Assignment -
Using the data below, set down every line from the one containing "Dia dos Pais em São Paulo: Chef Dalton" through the one containing "Toevoegen aan Favorieten", inclusive and unchanged. Pictures are to be skipped.

===

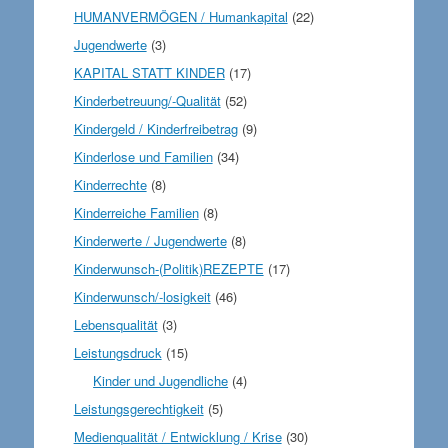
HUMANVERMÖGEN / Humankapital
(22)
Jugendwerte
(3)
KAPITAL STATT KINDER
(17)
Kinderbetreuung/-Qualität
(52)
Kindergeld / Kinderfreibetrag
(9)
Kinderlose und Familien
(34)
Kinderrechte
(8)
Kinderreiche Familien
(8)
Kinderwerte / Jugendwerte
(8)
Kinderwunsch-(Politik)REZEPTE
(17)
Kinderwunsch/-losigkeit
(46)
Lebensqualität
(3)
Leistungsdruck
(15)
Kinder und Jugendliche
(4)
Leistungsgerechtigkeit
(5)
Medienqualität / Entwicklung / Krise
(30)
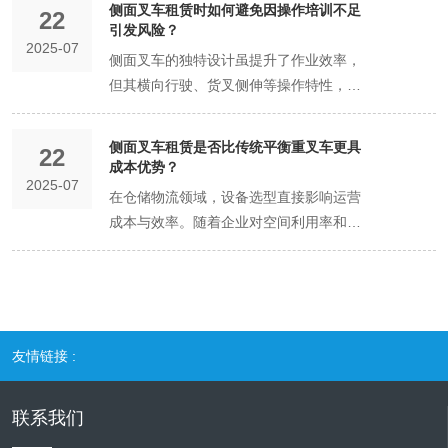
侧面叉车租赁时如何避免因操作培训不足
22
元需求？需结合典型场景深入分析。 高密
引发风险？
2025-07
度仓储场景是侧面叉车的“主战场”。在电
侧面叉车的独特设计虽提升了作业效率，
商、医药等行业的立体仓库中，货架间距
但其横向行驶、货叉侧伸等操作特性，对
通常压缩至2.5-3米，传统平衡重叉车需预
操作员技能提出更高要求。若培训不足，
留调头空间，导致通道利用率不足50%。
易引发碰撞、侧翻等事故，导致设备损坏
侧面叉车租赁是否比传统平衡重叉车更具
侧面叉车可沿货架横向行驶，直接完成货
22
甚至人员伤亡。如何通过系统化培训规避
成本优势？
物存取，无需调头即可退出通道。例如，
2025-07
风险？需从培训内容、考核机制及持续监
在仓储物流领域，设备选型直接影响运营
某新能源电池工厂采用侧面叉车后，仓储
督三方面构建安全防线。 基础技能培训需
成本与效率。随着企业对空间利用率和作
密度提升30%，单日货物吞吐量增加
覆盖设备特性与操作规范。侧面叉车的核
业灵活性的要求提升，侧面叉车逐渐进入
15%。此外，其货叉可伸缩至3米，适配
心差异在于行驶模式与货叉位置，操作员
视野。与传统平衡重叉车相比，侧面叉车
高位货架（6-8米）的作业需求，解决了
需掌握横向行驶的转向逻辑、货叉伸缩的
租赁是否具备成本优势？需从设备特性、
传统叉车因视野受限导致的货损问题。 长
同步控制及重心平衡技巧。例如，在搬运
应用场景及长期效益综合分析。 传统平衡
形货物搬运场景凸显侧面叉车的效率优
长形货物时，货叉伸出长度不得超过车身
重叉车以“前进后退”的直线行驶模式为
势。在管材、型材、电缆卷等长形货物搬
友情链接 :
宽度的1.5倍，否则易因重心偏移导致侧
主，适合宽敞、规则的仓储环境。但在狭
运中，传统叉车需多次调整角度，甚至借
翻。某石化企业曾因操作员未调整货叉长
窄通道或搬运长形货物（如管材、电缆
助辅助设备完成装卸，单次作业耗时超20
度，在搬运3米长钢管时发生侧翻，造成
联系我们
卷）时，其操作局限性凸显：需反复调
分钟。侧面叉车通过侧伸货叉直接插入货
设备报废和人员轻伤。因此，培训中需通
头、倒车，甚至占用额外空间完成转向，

===

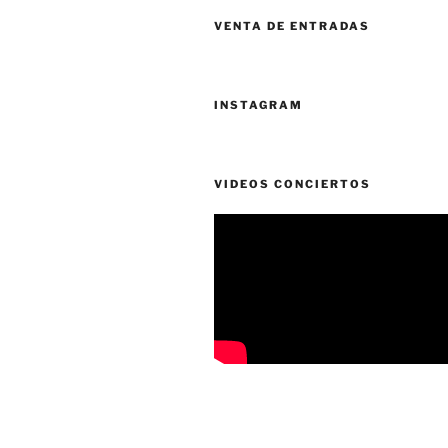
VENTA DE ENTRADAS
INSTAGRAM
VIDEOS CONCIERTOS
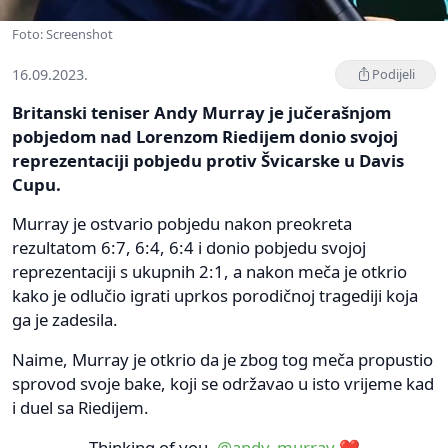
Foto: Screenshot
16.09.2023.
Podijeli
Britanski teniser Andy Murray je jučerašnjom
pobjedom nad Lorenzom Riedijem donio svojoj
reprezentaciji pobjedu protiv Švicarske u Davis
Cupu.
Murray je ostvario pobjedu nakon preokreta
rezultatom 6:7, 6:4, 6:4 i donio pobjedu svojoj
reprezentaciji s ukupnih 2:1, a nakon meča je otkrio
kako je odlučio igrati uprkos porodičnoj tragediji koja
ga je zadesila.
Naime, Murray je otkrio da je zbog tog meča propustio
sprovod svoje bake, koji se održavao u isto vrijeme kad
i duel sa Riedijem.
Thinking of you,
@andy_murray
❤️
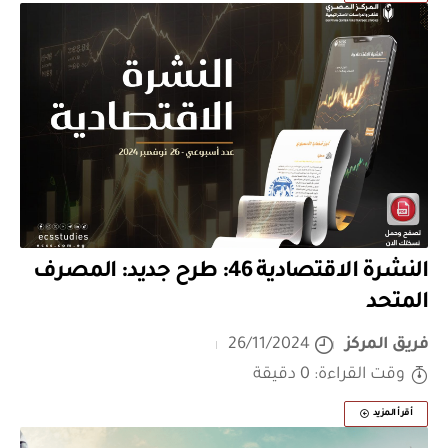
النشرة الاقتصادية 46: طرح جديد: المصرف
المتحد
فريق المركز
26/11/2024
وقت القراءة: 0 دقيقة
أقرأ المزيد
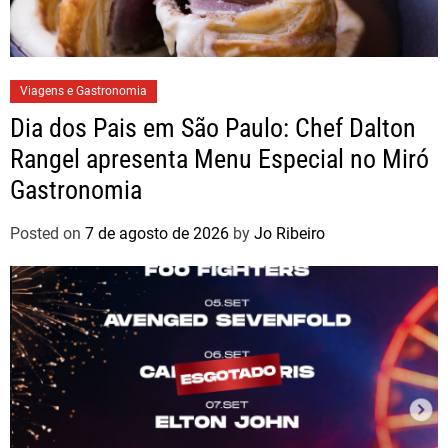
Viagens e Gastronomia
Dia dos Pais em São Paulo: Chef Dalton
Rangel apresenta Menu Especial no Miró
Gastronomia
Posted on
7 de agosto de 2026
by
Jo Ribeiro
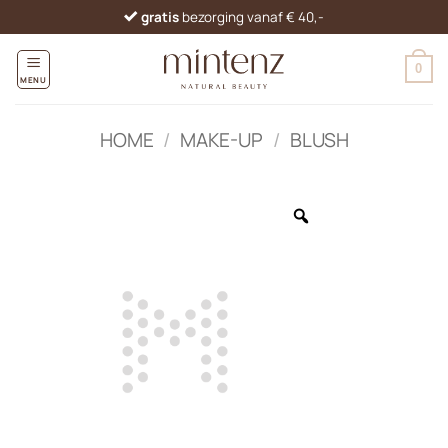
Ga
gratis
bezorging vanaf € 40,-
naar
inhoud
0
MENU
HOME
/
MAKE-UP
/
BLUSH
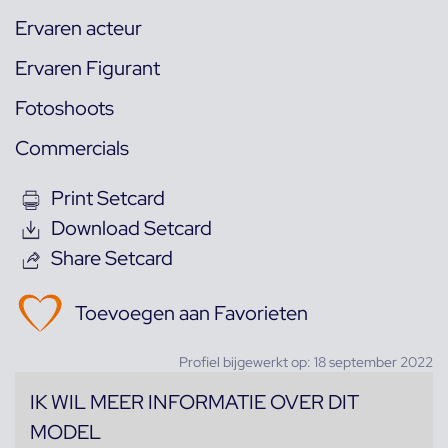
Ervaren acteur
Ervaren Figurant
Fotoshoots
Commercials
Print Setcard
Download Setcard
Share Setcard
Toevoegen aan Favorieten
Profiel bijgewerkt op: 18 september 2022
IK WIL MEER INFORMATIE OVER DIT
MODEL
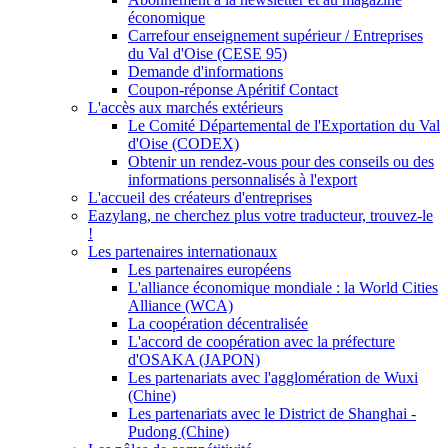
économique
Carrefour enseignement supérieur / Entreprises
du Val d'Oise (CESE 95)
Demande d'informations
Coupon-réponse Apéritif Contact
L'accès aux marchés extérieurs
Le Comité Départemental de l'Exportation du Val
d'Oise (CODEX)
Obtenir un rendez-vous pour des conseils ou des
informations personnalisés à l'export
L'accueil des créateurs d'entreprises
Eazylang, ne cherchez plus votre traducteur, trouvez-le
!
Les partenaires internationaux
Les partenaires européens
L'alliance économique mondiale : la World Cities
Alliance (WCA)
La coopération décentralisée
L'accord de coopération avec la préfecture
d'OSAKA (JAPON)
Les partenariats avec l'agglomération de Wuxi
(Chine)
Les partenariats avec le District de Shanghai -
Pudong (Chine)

===

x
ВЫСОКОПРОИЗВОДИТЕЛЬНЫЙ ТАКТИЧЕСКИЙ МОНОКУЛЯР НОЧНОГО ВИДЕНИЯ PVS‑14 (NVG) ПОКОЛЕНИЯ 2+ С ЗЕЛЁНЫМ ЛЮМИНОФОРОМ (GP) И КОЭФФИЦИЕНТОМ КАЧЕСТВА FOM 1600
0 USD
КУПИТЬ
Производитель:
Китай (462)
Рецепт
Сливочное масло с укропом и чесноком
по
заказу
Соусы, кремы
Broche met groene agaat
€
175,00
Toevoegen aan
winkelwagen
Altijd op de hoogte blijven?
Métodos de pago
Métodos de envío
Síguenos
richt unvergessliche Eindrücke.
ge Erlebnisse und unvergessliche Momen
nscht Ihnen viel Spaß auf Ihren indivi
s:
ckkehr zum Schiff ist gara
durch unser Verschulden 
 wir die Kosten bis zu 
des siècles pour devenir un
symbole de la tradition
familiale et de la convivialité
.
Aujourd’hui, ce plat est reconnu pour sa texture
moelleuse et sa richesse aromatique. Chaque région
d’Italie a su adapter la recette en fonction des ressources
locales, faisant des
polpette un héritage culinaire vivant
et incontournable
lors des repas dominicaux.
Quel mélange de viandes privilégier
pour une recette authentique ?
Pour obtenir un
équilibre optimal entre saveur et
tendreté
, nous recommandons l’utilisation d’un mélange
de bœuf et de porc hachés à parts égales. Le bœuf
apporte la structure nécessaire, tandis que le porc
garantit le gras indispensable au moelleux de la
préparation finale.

===

Answer box -
Dia dos Pais em São Paulo: Chef Dalton
Rangel apresenta Menu Especial no Miró
Gastronomia
Posted on
7 de agosto de 2026
by
Jo Ribeiro
Ga
gratis
bezorging vanaf € 40,-
naar
inhoud
0
MENU
HOME
/
MAKE-UP
/
BLUSH
Ervaren acteur
Ervaren Figurant
Fotoshoots
Commercials
Print Setcard
Download Setcard
Share Setcard
Toevoegen aan Favorieten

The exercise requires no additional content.